We know that only around one-fifth of regulons in E. coli K-12 encode genes that collectively belong to a single biological process; several regulons encode genes involved in multiple biological processes, whereas in 16% of the 189 known regulons, the gene products encode reactions that cannot be connected to build pathways (Ledezma-Tejeida et al., 2019).
When grouping genes into complex regulons, defined as those subject to regulation by multiple and exactly the same TFs, the functional homogeneity of their regulated genes increases considerably in terms of belonging to a dominant functional class [See Figure 3 in Ledezma-Tejeida et al. (2019)]. It is true that this has to be taken with a grain of salt, since currently described regulons are not yet comprehensive since new TF-gene interactions may still be discovered for many TFs. We need to wait for the full genome characterization of complex regulons to solidify this interesting observation. Certainly, finding biologically motivated classes of genes that together perform a dominant function would offer a highly desired intermediate granular level of functional description connecting gene functions with cellular capabilities. At present, we can only speculate whether this intermediate level will be first confirmed in E. coli K-12, present in other bacteria, and less likely, present also in eukaryotes. It will be important to keep capturing whole-genome TF-gene regulatory interactions. Next-generation functional analysis tools should be able to integrate the various levels of knowledge to allow more powerful querying.
Dealing With Unknowns
One non-trivial issue is that—logically—we follow a conceptual frame of what a living system is and what is necessary for it to work according to the prevalent concepts and notions of the time. This rules out, therefore, far unknown requirements that may be disclosed in the future when more knowledge is acquired, and it raises the challenge of handling the sure unknown unknowns that still remain to be understood and cannot yet be assigned sound gene annotations. In fact, we always work with incomplete knowledge. There is no genome yet with all its genes functionally characterized. GO deals with this by annotating a gene directly to the root term (either “molecular function,” “biological process,” or “cellular component”) when any one aspect has not been characterized. This formally means that the gene enables some “molecular function,” participates in some “biological process,” and is active in some “cellular component.” Fully annotated organisms have at least this information for every gene.

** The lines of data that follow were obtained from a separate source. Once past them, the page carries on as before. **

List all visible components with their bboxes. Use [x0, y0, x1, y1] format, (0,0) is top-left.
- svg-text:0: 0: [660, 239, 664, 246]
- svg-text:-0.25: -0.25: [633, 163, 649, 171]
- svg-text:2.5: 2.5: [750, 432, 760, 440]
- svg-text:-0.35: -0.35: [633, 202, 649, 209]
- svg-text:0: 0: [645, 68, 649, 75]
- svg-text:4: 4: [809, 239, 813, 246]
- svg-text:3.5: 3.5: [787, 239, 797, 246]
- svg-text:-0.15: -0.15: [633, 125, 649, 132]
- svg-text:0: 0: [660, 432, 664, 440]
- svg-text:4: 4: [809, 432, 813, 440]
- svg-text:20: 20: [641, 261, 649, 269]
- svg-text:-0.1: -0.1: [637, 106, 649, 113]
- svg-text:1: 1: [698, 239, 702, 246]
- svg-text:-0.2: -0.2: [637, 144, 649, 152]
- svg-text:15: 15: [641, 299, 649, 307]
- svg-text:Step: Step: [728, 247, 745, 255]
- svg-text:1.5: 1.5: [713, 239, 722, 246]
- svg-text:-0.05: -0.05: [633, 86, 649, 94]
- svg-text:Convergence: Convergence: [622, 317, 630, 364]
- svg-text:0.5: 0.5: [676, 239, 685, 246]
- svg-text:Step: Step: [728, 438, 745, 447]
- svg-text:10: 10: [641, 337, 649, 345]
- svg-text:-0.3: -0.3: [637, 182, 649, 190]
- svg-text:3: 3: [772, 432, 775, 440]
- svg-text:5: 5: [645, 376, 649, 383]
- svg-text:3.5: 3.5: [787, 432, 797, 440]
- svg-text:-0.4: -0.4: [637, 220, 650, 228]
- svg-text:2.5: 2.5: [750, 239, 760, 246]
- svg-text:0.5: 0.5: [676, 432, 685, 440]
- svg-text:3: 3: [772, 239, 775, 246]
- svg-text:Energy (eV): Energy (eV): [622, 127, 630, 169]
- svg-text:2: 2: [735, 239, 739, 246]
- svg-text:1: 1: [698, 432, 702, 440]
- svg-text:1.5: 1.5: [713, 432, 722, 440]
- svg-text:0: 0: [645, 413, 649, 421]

Another confounding factor is semantic ambiguity, even in the scientific community. Unequivocal functionality/annotation of a gene can be assigned in many cases without ambiguity, especially when the meaning of a word or a concept is clearly defined in a dictionary or an ontology. But the information used to annotate genomes is extracted from research articles using natural language processing, and the meaning of a term used in an article may differ significantly from that of the ontological concept definition, leading to misinterpretation and inconsistencies in annotation.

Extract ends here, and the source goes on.